Siamo consapevoli che il modo di comporre in un nuovo tipo di Stato i nuovi soggetti, le imprese, e nuove sfide come quella europea, è il discorso politico più centrale di tutti.
Certo, siamo anche perfettamente consapevoli che la politica è anche amministrazione - possibilmente buona amministrazione - e quindi concepiamo le Camere come strumenti che devono rendere conto alle imprese anche delle risorse che vengono loro affidate, e provvedere a dare in cambio servizi efficienti e di buona qualità, il che esse fanno e sempre più faranno.
Lo faranno con una efficiente attuazione di strumenti fondamentali per la vita dello Stato, come ad esempio un buon Registro delle imprese, completo e aggiornato in tempo reale.
E lo faranno anche grazie ai più intensi rapporti di collaborazione con le associazioni imprenditoriali che la riforma rende possibile su nuove basi.
Con la Legge 580 l’ordinamento delle Camere di Commercio è stato infatti riformato in modo profondo. Essa ha formalizzato molto di quanto per molti anni abbiamo perseguito e conseguito nella prassi: un lungo lavoro, che ha dato luogo alla "autoriforma" delle Camere, alla base della quale è cresciuta una proposta culturale, che nella rivista Impresa & Stato ha avuto uno strumento importante di elaborazione e diffusione.
È quindi grande la nostra soddisfazione nel vedere premiata la nostra scommessa.

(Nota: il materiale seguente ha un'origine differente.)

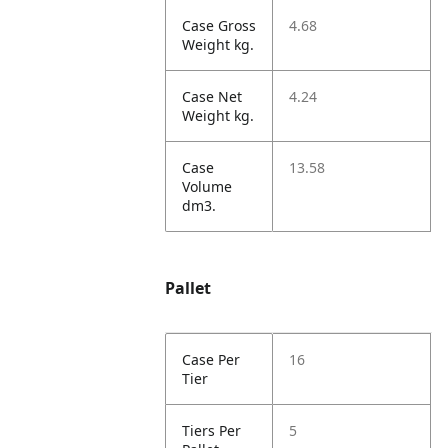
Case Gross
4.68
Weight kg.
Case Net
4.24
Weight kg.
Case
13.58
Volume
dm3.
Pallet
Case Per
16
Tier
Tiers Per
5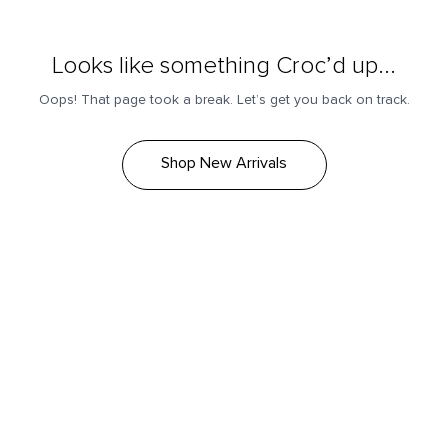
Looks like something Croc’d up...
Oops! That page took a break. Let’s get you back on track.
Shop New Arrivals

Scommessa innanzitutto sulla possibilità di trasformare le Camere da burocrazia periferica a soggetti dinamici, autogovernati e perciò democratizzati e promotori di esperienze innovative, al servizio delle imprese. Di renderle partecipi di un grande progetto: creare uno strumento di nuova statualità per le imprese, articolato a rete - il mercato - aperto all’Europa e capace di interfacciare con efficacia i bisogni delle imprese e il mondo della Pubblica Amministrazione. Ma soprattutto scommessa di riuscire a individuare le potenzialità che in nuce avevamo individuato in queste strutture. Ma c’è ancora molto da fare. Le imprese, per poter interpretare appieno il loro nuovo ruolo, hanno bisogno di un salto di qualità soprattutto nella dotazione infrastrutturale. È su questo terreno, infatti, che oggi si gioca la sfida di una organizzazione statuale impegnata fra mercato e libertà, fra economia e politica, fra scelte individuali e fini collettivi, fra interessi e valori.
Oggi, grazie alla riforma, registriamo la soddisfazione di vedere consolidarsi l’impegno di oltre un decennio ma soprattutto siamo ancora più consapevoli della necessità e dell’urgenza di portare ancora più oltre il nostro lavoro.